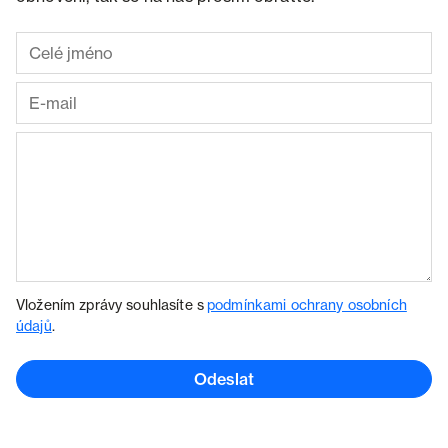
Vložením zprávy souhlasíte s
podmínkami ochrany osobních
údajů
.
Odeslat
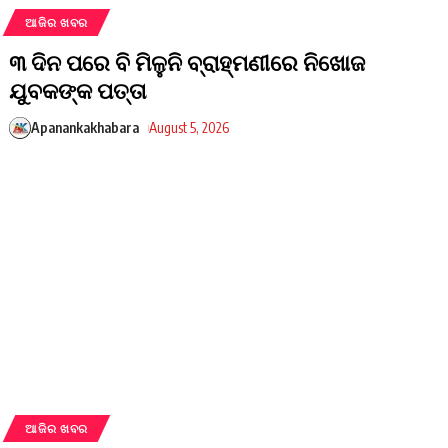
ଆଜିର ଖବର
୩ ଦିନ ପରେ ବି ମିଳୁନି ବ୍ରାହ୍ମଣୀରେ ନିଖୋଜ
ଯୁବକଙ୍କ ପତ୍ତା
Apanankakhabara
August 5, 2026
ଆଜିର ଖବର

---

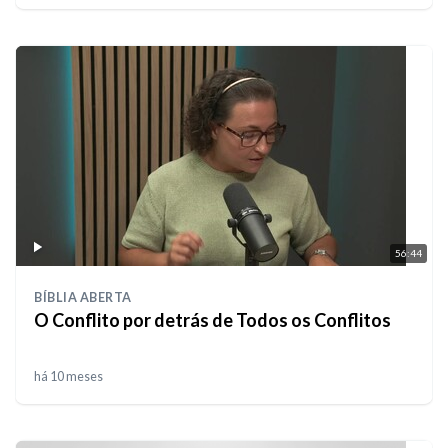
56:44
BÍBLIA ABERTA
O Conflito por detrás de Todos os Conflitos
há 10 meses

**Task item:**
After locating the line with "O Conflito por detrás de Todos os Conflitos" in the material above, return it and each line after it exactly, ending at the line with "há 10 meses".

**Completed exercise:**
O Conflito por detrás de Todos os Conflitos
há 10 meses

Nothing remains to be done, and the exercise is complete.